A reporter from the St. Louis Post-Dispatch this week alerted Missouri education officials that a state website that lists teachers’ names and certification status had a flaw: the page returned the numbers. teachers’ social security readily available.
The Post-Dispatch also notified the teachers’ union and waited two days for the state to resolve the issue before publishing an article on Thursday revealing the safety issue.
To many, it sounded like the kind of surveillance reporting that many news agencies see as the hallmark of responsible journalism. But Governor Mike Parson of Missouri had a different point of view.
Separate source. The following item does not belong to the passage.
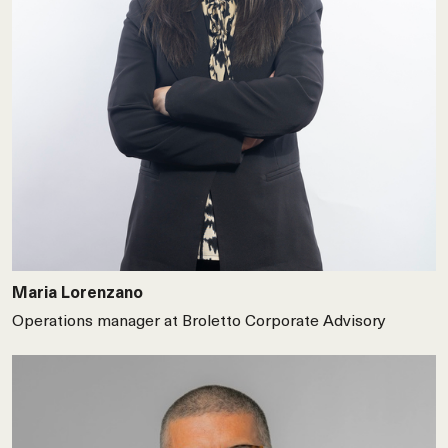
Maria Lorenzano
Operations manager at Broletto Corporate Advisory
At a press conference Thursday, he said he asked prosecutors and the State Highway Patrol to investigate the journalist, whom he accused of “hacking” private information of teachers.
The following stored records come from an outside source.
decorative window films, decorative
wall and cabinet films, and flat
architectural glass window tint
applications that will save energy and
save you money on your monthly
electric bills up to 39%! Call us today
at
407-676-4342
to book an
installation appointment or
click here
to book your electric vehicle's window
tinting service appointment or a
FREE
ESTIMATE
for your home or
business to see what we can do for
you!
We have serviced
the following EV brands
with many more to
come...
“This individual is not a victim,” Parson said at the press conference, without identifying the reporter or The Post-Dispatch. “They were acting against a state agency to compromise teachers’ personal information in an attempt to embarrass the state and sell titles for their media.”
He added, “We will not let this crime against teachers in Missouri go unpunished.”
The announcement infuriated journalists, other news outlets and media rights groups, who said the journalist was threatened with a criminal investigation for doing his job.
“The newspaper and the reporter did nothing wrong,” said Mark Maassen, executive director of the Missouri Press Association. “It is not uncommon for elected officials to blame the media for cases like this. But, in this case, The Post-Dispatch and their reporter should be applauded for uncovering a serious loophole and alerting the state agency. “
Missouri State Highway Patrol spokesman Captain John Hotz said the agency was “investigating potential unauthorized access to Department of Elementary and Secondary Education data.” He declined to comment further.
Locke Thompson, the Cole County district attorney, said his office will review the State Highway Patrol’s findings.
“Once the investigation is complete, I will review the evidence and determine if criminal charges are appropriate,” he said.
In a statement, Ian Caso, president and editor of The Post-Dispatch, said he was “grateful” for the work of Josh Renaud, a designer and news developer who revealed the story of problems with the website. , which is administered by the Missouri Department of Elementary and Secondary Education.
“I think he should be commended for his work and his sense of duty,” said Caso. “We are surprised and disappointed with the Governor’s response and deviation.”
Joe Martineau, an attorney for the newspaper, said it was “unfounded” for education officials to hijack failures in their computer system by describing Renaud’s report as a hack.
“A hacker is someone who subverts computer security with malicious or criminal intent,” he said. “There has been no firewall or security breach here, and certainly no malicious intent.”
The Post-Dispatch said the social security numbers of teachers, administrators and counselors were “present” in the HTML source code of the publicly accessible pages of the website. The source code for a web page can usually be found by right-clicking on it and scrolling to “view page source”.
Mr Parson, a Republican, said it was “illegal to access data and encrypted systems in order to examine the personal information of other people.”
He cited a state law that said a hacker was anyone who had gained unauthorized access to information or content. He said the reporter had no permission to “convert or decode” the information on the website.
“It was clearly a hack,” Parson said, adding that the state would investigate any loopholes found in the system.
Legal observers said they were puzzled by Mr Parson’s interpretation of what constituted hacking.
Frank Bowman, a professor of law at the University of Missouri School of Law, said it was hard to imagine the prosecution of a reporter who alerted state officials to information he had findings by examining a publicly available website.
The odds of prosecutors going after Mr. Renaud, the reporter, “are between zero and zero,” Professor Bowman said. “They’re not going to embarrass themselves like that.”
Tony Lovasco, a Republican state representative with professional computer training, said the governor’s announcement showed “a fundamental misunderstanding of both web technology and industry standard procedures for reporting vulnerabilities in security”.
“Journalists who responsibly sound the alarm on data privacy are not criminal hacking” he said on Twitter.
Teachers across the state were shocked to learn of the loopholes in the system, said Byron Clemens, spokesperson for the American Federation of Teachers local, St. Louis Local 420, adding that it was theirs. advised to obtain a copy of their credit reports to ensure that their information has not been compromised.
“It’s a shame the governor is trying to politicize what used to be a public service,” Clemens said, referring to The Post-Dispatch story.
Sandra Davidson, a professor at the Missouri School of Journalism, said while she was pissed off by the governor’s aggressive response, she said it could lead to more cutthroat reporting.
“Would it infuriate reporters, editors and publishers so much for the governor to make that kind of threat that it actually emboldens reporters?” Asked Professor Davidson.
The Post-Dispatch continued to follow the story on Friday.
He has published another article on the subject – this one examining the “massive computer failures” plaguing the state of Missouri.